# how's your summer



## jmgi (Jan 15, 2009)

Here in southern Michigan we have had an abnormally cool, rainy spring/summer and although the bees are not doing that badly on the main flow, it surely could have been twice as good with a little less rain, but its not over yet, so we're holding out hope that things will stabilize for the better the last half of the flow. John


----------



## Ben Franklin (May 3, 2011)

Northern Ohio has had enough rain to float a battle ship. Last year at this time I harvest honey, this year the girls are still working the first supper.


----------



## Bill91143 (Jun 7, 2013)

South central Kentucky, we've had rain, and rain, then more rain. Temperatures have been very good, a little on the cool side. Bees were doing pretty good, then for the last week it hasn't stopped raining. Sun came out this afternoon and I noticed lots of bees flying once again. I really need to get into some hives if the weather will let me tomorrow. Checked 5 this afternoon. Hope to check the other 20 tomorrow if the weather holds. Been 2 weeks since they have been checked. I don't know if it is because it has been so wet but I have never seen so many ticks as I have this year. I can't walk outside without finding 2 or 3 ticks crawling around on my clothing when I come in. They are so bad every time you come in from even being in the yard you have to take a shower.


----------



## snl (Nov 20, 2009)

Rain, rain & more rain! Crop looked good the last time I took a peek. Now if it would just stop raining enough to get to it!

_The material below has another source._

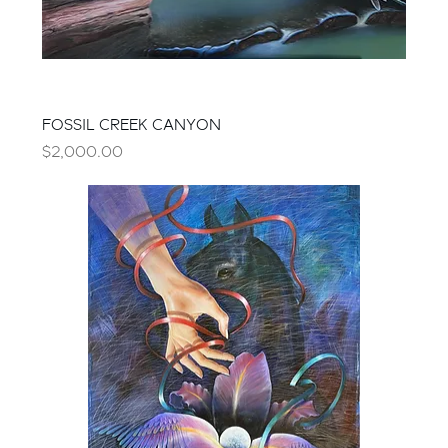
FOSSIL CREEK CANYON
Price
$2,000.00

Have to admit the corn, soy & cotton are looking great!


----------



## The Honey Householder (Nov 14, 2008)

Rain, rain, and yes day 14 of rain with little brakes. Down 40+ barrels from last year already. Between rain and colder weather looks like this year is going to be a wash.:ws: Another week of rain forecasted. Just can't cut cell fast enough. Hive looking really good, just need the weather for them to work in. 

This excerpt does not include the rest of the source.